You have socialism when the community receives the full benefit of working labor. Even then, trying to slap a puritanical lens that ignores the dramatic shift in social equity between pre-Revolutionary and post-Revolutionary China isn't materialist. To say a modern working class Chinese resident isn't enjoying a vastly larger share of their collective surplus labor, you've got to ignore a ton of social investment and commensurate benefits to the public.

But if you do want to be puritanical, we can go back to Old School Maoism. Per Michael Parenti, the Maoist uprising against the landlords was the largest and most comprehensive proletarian revolution in history, and led to almost totally-equal redistribution of land among the peasantry. Hard to get more Communist than that. The catch was that China's subsequent divorce from global trade crippled their domestic economy and forced urban and rural proles into conflict. Dengism was an effort at reconciling the contradictions of industrial development.

We can debate the trade-offs. We can condemn the violence during the transition. But we cannot deny that these are Chinese people setting their own domestic policy. Maoism, Dengism, and Xi's Socialism With Chinese Characteristics aren't being imposed by Americans on Wall Street or the British Empire or the IMF Banking Committee.
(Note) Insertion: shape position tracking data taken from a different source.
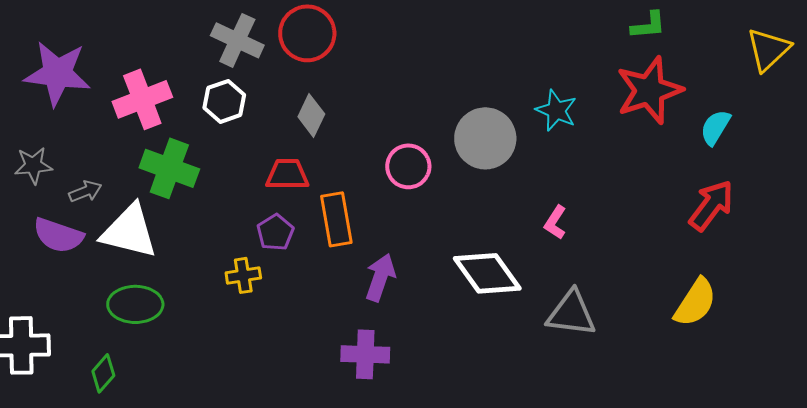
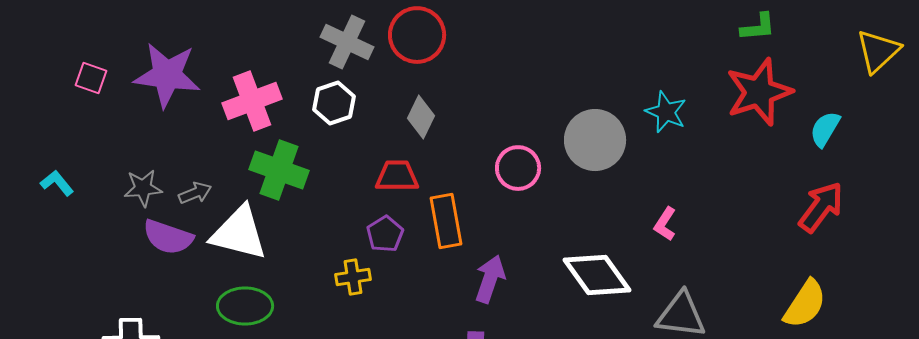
gray star: (33, 165) -> (143, 188), moved

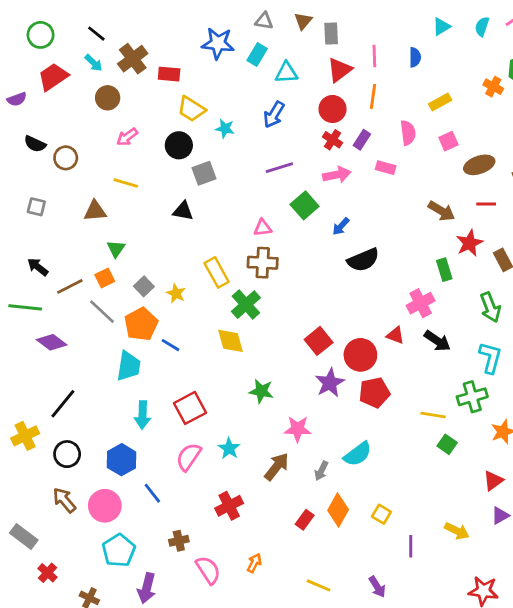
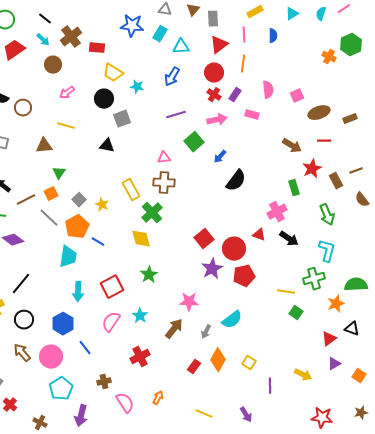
yellow rectangle: (440, 102) -> (255, 12), moved
black semicircle: (363, 260) -> (236, 181), turned -30
green star: (261, 391) -> (149, 275), moved, turned 30

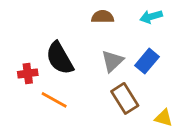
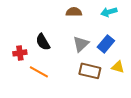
black semicircle: (60, 58) -> (43, 42), size x0.7
brown rectangle: (125, 98) -> (90, 71), turned -45
yellow triangle: (164, 118) -> (118, 67), moved

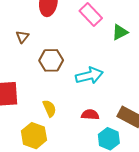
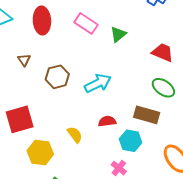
yellow semicircle: (49, 108) -> (75, 135), moved
yellow hexagon: (34, 136) -> (40, 153), moved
Chinese people are running the Chinese economy for the benefit of the collective community of Chinese residents.

On a mass scale, I don’t see this happening anywhere in the world

If you don't see it happening, you're not looking.

Or, you're attempting to apply Socialism and Communism in such an orthodox manner that you've defined "Real Leftism" it out of existence.

[–] GreenKnight23@lemmy.world -1 points 5 hours ago (1 children)

awful lot of astroturfing for China recently.

[–] silence7@slrpnk.net 6 points 4 hours ago

They've gone ahead and built a solar and wind power manufacturing juggernaut. Its a big deal for anybody like me who wants those deployed at scale. You'll find that I'm also critical of China on other topics.

[–] marsza@lemmy.cafe -3 points 7 hours ago (3 children)
[–] fyzzlefry@retrolemmy.com 1 points 1 hour ago

There is a single light of science, to brighten it anywhere is to brighten it everywhere.

[–] optissima@lemmy.ml 1 points 4 hours ago

Suspiciously, all claimed stolen tech seems to be based on stolen knowledge…

[–] baguettefish@discuss.tchncs.de 3 points 6 hours ago

everybody on every level starts off by copying and stealing, from individual people to organizations and companies up to entire countries and alliances. if we are to develop as a species, maybe sharing more unique knowledge and technology with each other is actually a way to progress.